Les mots ne décrivent pas le leadership ; ils le construisent.
L’étymologie nous offre un premier éclairage. Le mot « leader » apparaît au XIVᵉ siècle en anglais et dérive du verbe to lead, lui-même issu de l’ancien anglais laedan, qui signifie « montrer le chemin ».
Le leader n’est donc pas celui qui commande, mais celui qui conduit.
Nuance essentielle. Là où le chef exerce une autorité, le leader indique une direction.
Cette distinction n’est pas nouvelle. Dans son ouvrage Le Prince, Machiavel décrit le despote comme celui qui conserve le pouvoir. À l’inverse, les travaux contemporains de James MacGregor Burns puis de Bernard Bass sur le « leadership transformationnel » montrent que les grands leaders sont moins des détenteurs d’autorité que des producteurs de sens.
Or le sens passe d’abord par le langage.
Le philosophe Ludwig Wittgenstein affirmait que « les limites de mon langage signifient les limites de mon monde ». En entreprise, les limites du langage d’un dirigeant deviennent souvent les limites de l’action collective.
Prenons quelques exemples.
Un dirigeant qui parle de « ressources humaines » ne raconte pas la même histoire que celui qui évoque des « talents » ou des « richesses humaines ». Dans le premier cas, l’individu apparaît comme un moyen de production.

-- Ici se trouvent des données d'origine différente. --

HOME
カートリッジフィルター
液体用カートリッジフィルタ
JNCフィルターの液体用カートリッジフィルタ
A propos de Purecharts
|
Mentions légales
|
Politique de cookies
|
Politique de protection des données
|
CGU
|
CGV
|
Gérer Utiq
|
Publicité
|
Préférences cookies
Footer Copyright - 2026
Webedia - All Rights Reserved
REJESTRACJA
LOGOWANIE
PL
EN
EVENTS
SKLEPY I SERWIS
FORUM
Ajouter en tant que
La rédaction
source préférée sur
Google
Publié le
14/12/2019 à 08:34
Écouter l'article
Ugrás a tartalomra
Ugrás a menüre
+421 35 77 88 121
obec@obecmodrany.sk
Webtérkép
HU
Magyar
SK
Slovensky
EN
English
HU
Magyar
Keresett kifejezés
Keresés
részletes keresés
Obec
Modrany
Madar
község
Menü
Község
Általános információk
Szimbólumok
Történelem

Dans le second, comme une valeur ajoutée.
De la même manière, une entreprise peut annoncer un « plan d’économies », un « programme de transformation » ou un « projet de compétitivité ». Les conséquences peuvent être identiques, mais les représentations mentales qu’elles suscitent sont radicalement différentes.
Le linguiste George Lakoff a montré que les mots activent des cadres cognitifs.

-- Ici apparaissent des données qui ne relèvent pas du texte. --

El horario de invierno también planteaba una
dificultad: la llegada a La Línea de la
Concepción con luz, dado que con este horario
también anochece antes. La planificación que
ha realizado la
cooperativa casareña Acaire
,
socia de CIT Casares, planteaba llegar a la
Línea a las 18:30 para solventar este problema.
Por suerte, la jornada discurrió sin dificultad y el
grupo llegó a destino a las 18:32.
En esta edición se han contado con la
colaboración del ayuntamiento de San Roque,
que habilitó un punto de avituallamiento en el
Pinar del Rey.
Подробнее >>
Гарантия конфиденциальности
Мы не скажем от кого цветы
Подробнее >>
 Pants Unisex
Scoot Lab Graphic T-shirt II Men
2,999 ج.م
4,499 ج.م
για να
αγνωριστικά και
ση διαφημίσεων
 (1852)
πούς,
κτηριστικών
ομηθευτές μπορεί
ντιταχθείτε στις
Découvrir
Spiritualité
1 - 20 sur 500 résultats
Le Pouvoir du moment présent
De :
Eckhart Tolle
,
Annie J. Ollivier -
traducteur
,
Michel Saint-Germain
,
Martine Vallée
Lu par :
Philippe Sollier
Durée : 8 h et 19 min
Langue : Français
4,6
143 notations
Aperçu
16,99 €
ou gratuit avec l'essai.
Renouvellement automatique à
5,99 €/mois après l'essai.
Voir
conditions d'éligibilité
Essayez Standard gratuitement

Lorsque John F. Kennedy déclare en 1961 : « Nous choisissons d’aller sur la Lune », il ne décrit pas un programme spatial. Il crée une aventure collective.
Lorsqu’en 1940 Winston Churchill promet « du sang, du labeur, des larmes et de la sueur », il ne rassure pas ; il mobilise.
Les dirigeants les plus influents sont souvent ceux qui maîtrisent cette capacité à transformer une réalité complexe en récit intelligible.
Les entreprises regorgent pourtant d’expressions qui produisent l’effet inverse : « alignement stratégique », « optimisation des synergies », « feuille de route », « dynamique de transformation ». Derrière ces formulations sophistes se cache parfois ce que l’écrivain George Orwell dénonçait déjà : un langage qui éloigne la pensée.
Le leadership commence alors peut-être par un exercice de simplicité.
Parler vrai. Nommer précisément. Préférer les verbes aux concepts, les actions aux abstractions, les engagements aux slogans.
Car au fond, les collaborateurs ne suivent pas seulement un dirigeant. Ils suivent une vision du monde exprimée à travers ses mots.
Et c’est peut-être là le véritable pouvoir du langage : non pas convaincre, mais donner envie d’avancer dans la même direction.